APO Extensions for the Mill Industry

The mill industry comprises traditional manufacturing organizations such as metal and paper. I discuss four useful APO extensions for the mill industry: Campaign Planning, Block Planning, Multiple Output Planning (MOP), and Trim Optimizer Interface. Campaign planning helps in combining orders of similar products into production campaigns and thus reduces both setup and storage costs – creating production campaigns is a common practice in certain industries such as steel. Block planning is useful when production plans are defined by particular characteristics of the product – for example, in the paper industry, a mill can produce paper reels of a particular thickness during a specified time duration. MOP is useful when one product is cut into several smaller products and the system helps identify the best receipt element in terms of characteristic values that are suitable for manufacturing the finished product. Trim optimizer interface is useful for industries that cut smaller sheets from larger sheets and want to reduce waste by minimizing cutting loss and the number of cutter changes to save production time.

Some of these extensions are not used in the mill industry alone. Campaign and block planning are used in the chemical and process industries as well. The trim optimizer interface can be used in any industry that cuts smaller reels from larger reels or cuts sheets from these reels, such as the textile, foil maker, and furniture manufacturing industries.

Campaign Planning

The objective of campaign planning is to weigh setup costs and storage costs. Frequent changes of the production line help to reduce inventory and corresponding storage costs, but also lead to increased setup costs. Setting up the production line as seldom as possible reduces setup costs but increases storage costs. Campaign planning functionality can combine orders of similar products produced at the same time into production campaigns and thus reduce both setup and storage costs.

Manual and Automatic Campaigns

Campaigns can be created in APO either manually or automatically. In manual campaign creation, the planner determines the number and sequence of orders in a campaign, the sequence between the campaigns, and the start and end times of a campaign. In automatic campaign creation, the system creates campaigns, optimizing the number and sequence of orders in a campaign as well as the sequence between the campaigns while taking setup and storage costs into account. Production campaigns can be planned with the Supply Network Planning (SNP) Optimizer when the start and end dates and times of campaigns are known, or when the start and end times of a campaign are an output of the optimization run.

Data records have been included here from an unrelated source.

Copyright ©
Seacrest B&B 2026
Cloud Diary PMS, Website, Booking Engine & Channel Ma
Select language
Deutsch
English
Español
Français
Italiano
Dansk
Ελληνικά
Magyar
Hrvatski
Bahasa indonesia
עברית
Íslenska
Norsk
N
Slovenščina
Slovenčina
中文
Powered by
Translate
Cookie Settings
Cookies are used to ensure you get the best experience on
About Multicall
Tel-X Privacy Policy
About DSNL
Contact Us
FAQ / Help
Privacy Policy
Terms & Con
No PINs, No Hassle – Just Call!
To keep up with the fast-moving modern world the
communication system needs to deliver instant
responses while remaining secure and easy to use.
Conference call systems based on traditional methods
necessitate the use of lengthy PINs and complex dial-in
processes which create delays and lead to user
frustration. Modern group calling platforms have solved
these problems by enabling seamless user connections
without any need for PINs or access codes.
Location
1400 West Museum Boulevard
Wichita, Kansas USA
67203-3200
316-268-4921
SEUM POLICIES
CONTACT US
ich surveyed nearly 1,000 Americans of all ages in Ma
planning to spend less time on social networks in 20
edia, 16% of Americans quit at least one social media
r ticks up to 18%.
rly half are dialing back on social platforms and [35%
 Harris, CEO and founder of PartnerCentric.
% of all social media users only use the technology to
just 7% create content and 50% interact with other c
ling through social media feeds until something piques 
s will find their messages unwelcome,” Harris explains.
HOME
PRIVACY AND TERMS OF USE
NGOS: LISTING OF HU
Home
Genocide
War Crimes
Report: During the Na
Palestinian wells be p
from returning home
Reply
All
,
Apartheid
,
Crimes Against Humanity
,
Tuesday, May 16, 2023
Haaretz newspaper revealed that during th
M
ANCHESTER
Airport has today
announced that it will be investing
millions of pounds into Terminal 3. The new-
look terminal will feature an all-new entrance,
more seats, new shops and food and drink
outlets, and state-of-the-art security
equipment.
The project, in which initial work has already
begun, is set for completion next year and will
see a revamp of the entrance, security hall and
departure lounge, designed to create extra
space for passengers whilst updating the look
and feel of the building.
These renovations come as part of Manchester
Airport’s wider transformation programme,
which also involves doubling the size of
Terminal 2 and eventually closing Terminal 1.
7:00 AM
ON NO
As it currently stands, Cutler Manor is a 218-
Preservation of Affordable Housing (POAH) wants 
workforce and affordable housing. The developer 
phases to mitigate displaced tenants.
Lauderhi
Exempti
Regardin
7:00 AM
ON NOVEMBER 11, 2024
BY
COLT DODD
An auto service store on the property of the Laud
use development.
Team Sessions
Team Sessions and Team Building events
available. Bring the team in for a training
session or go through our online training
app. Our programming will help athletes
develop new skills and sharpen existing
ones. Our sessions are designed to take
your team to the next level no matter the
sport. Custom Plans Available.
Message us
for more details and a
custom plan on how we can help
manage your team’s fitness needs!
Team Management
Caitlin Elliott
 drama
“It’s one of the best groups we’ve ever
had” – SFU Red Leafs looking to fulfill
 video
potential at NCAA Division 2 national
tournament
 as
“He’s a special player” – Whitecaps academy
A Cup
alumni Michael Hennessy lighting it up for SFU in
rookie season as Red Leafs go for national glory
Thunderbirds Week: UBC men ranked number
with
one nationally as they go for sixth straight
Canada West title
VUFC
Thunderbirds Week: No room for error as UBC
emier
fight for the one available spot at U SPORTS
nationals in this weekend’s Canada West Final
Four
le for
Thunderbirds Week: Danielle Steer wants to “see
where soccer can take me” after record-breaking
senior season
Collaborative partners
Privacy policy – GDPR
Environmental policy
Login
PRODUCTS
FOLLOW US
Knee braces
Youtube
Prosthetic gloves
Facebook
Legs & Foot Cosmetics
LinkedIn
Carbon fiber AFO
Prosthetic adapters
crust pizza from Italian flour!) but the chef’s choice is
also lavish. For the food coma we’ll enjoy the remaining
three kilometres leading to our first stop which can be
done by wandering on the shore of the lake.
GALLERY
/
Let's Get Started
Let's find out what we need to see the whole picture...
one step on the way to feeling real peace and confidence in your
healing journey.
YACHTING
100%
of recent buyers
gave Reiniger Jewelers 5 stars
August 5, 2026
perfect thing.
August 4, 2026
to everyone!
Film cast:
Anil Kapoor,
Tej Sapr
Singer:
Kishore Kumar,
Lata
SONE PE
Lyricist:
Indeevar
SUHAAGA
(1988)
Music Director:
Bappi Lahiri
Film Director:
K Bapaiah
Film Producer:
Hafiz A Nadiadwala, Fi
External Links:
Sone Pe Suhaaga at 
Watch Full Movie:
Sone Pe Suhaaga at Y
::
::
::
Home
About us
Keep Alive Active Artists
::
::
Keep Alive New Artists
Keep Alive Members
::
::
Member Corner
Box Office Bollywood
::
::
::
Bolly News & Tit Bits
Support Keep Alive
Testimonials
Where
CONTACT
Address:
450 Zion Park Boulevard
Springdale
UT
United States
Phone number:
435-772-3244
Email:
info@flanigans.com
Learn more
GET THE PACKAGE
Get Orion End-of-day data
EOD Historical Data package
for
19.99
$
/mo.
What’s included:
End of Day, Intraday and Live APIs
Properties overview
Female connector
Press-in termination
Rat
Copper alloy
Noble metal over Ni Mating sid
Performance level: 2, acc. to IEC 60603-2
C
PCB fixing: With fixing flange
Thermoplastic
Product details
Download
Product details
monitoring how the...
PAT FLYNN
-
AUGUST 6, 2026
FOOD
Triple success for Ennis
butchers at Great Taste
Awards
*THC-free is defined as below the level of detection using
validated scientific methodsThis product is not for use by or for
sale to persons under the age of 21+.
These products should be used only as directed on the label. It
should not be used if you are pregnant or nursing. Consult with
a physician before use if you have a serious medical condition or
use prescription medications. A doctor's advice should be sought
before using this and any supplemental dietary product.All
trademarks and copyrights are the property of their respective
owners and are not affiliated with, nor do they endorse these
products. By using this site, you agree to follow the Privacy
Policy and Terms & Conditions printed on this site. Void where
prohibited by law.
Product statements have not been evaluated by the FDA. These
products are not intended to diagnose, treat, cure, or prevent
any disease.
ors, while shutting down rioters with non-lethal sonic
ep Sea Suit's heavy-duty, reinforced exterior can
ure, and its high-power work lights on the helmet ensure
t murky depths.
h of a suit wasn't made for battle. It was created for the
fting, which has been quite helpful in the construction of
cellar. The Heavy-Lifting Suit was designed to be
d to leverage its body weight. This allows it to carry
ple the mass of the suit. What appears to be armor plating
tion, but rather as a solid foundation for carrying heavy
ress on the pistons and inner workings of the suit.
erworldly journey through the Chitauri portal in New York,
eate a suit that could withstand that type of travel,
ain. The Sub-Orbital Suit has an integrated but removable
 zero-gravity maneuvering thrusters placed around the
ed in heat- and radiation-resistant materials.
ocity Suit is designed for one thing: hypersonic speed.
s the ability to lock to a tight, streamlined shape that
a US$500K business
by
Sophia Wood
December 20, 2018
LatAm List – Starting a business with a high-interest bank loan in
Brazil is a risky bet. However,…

Creating Automatic Campaigns

Automatic campaign creation can be done by campaign heuristics or campaign optimization. Campaign heuristics can be run from the Detailed Scheduling (DS) Planning Board of APO Production Planning/Detailed Scheduling (PP/DS). Figure 1 is an example of a campaign plan created from the detailed schedule planning board. Campaign Optimization is used to make the system create campaigns automatically during Production Planning and Detailed Scheduling (PP/DS) optimization. The system combines orders that are processed at the same bottleneck resource into campaigns. When scheduling campaigns, the system tries to occupy as few resources (machines or work centers) as possible. In the steel or paper industry, resources are often planned with production campaigns. Products with similar characteristics – for example, a particular grade of steel – are produced together in these campaigns. Campaigns can be short, spanning a few hours, or can last days or weeks. Campaigns are often defined on days or hours when only a particular product is produced for that period and outside this period a normal production program is run. Campaigns are introduced to improve machine utilization and to take manufacturing constraints into account. Campaigns also improve the order-promising capability of a manufacturer, as the company promises delivery dates for orders based on the actual campaign plan and knows exactly on which date what product is produced. To meet the requirements of production campaigns for the metal and paper industries, APO campaign planning functionality is not enough. APO PP/DS Block planning functionality needs to be used.

Block Planning

Block planning is an APO PP/DS functionality commonly used in the mill industry. Blocks are independent of products produced in the block. Generally, blocks are defined based on the characteristics of the products and resources – for example, by grams per square inch (in the paper industry) or carbon content (in metal industry). The length of the blocks is usually defined by time. In some cases, there is a rough conversion between time and another unit of measure (for example, quantity per ton) if users want to define block lengths in this alternative unit of measure. Figure 2 shows how a block is defined on a resource. Resource capacity within a block can be converted into a block capacity. For example, if a block is defined for three days and the mill has a capacity of 100 tons per day, the block capacity is 300 tons. Blocks based on a resource must be defined for a specific duration and attributes. Because block planning assigns resource capacities for products with specific attributes, it helps use resources more efficiently.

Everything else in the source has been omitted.